Many thanks to Victor Nagoryanskii for helping me with the materials for this article.
The difference between these two networking devices has been an unsolvable mystery to me for quite some time. For a while, I used to use the words "bridge" and "switch" interchangeably. But after getting more into networking, I started noticing that some people tend to see them as rather different devices... So, maybe I've been totally wrong? Maybe saying "bridge aka switch" is way too inaccurate?
Let's try to figure it out!
Switch == Bridge
There is a nice book called "Understanding Linux Network Internals". It has a whole chapter on bridges. Among other things, it states that a bridge is the same as a switch.
Quote from the "Understanding Linux Network Internals" book
My take from this book was that:
- By saying "bridge" we refer to a logical function of a device.
- By saying "switch" we refer to the actual physical device performing that function.
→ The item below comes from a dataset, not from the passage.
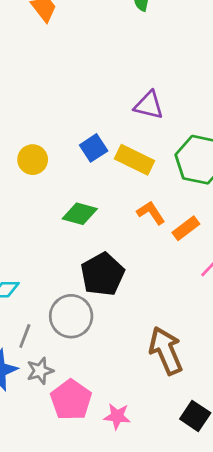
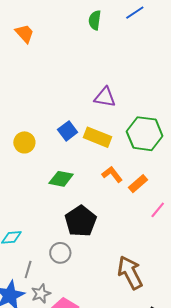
gray circle: (71, 316) -> (60, 253), size x0.7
So, what is this function?
Bridges transparently combine network nodes into Layer 2 segments creating Layer 2 broadcast domains. Nodes of a single segment can exchange data link layer frames with each other using either unicast (MAC) or broadcast addresses.
Bridge network function.
NB1: Bridges can combine not just end-nodes, but also sub-segments. I.e., one can connect a bridge to a bridge, for instance, doubling the max segment size.
NB2: Bridges perform their function transparently. From the network participants' standpoint, bridges don't exist. Nodes just send frames to each other. The task of the bridge is to learn which node is reachable from which port and forward the frames accordingly.
Switch != Bridge
This finding reassured me for a moment, so I felt brave enough to use the "bridge aka switch" statement in my recent write-up on low-level networking fundamentals. I was very lucky the day I published it, so the article got quite some attention and feedback. And some of it was about my bridge-switch assumption. Apparently, not everyone was happy about it…
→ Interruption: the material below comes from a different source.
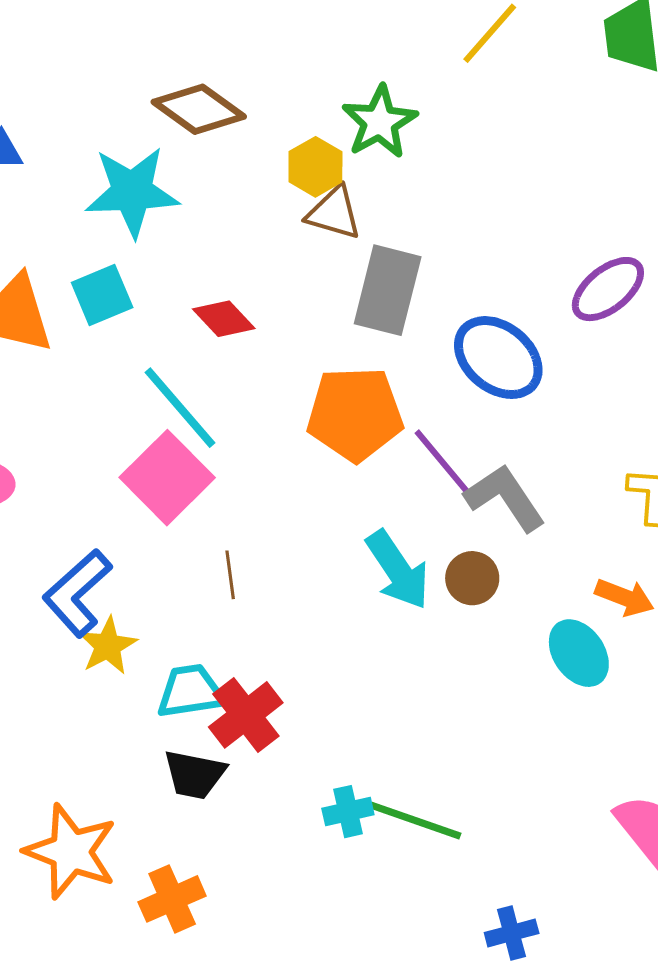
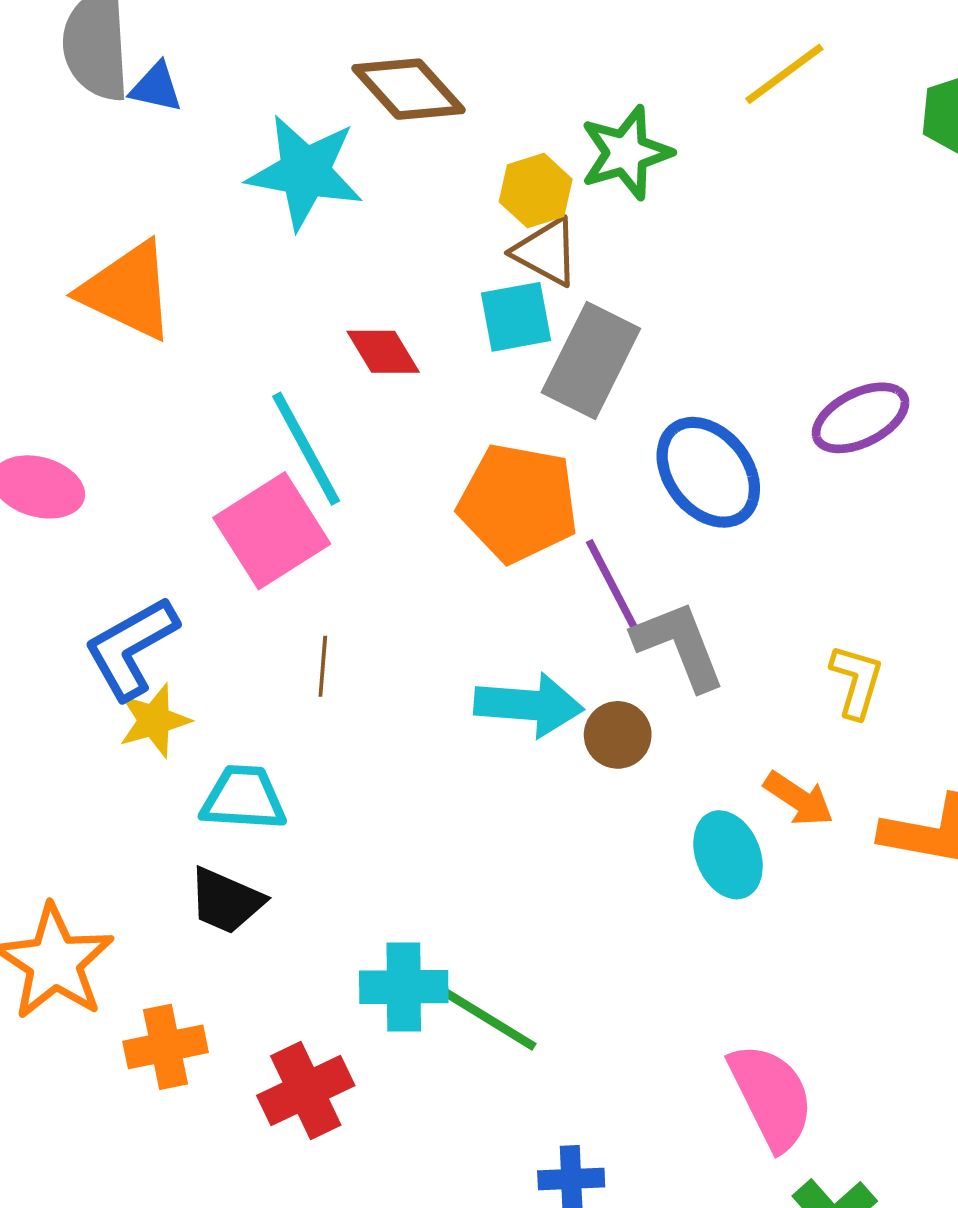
cyan square: (102, 295) -> (516, 317), moved
cyan arrow: (398, 570) -> (529, 705), turned -64
red cross: (246, 715) -> (306, 1091), moved
cyan cross: (348, 812) -> (404, 987), size x1.4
But you know why I absolutely love the Learning in Public idea? Because of the thing that happened next. A practicing Network Engineer reached out to me and kindly offered a virtual excursion into a data center. That sounded like an awesome opportunity for me to take a look at the true enterprise-grade network and ask some questions to a real networking guru.
Below are my learnings from that trip.
Seems like there is a long history behind the evolution of networking devices. Supposedly, bridges started as two-port devices combining two L2 (or L1?) network segments into a bigger L2 segment. Hence, the name bridge. Then they turned into multi-port devices, but the name stayed. Regardless of the number of the ports such devices were unnoticeable from the network participant standpoint - bridges always perform their function transparently.
Then, the hardware evolved even further and nowadays, it's hard to find pure hardware bridges, especially in a serious context of use (see the next section). However, the need for the logical bridge function stayed unchanged. In the real world, this function is often performed by switches. In the virtual world - by Linux bridge virtual device.
Switch >= Bridge
What helped me to understand the difference is that I started thinking in terms of the following logical networking devices:
- Bridge - transparent Layer 2 device performing frame forwarding on a single L2 segment.
- Router - non-transparent Layer 3 device performing IP packet forwarding between multiple L3 segments.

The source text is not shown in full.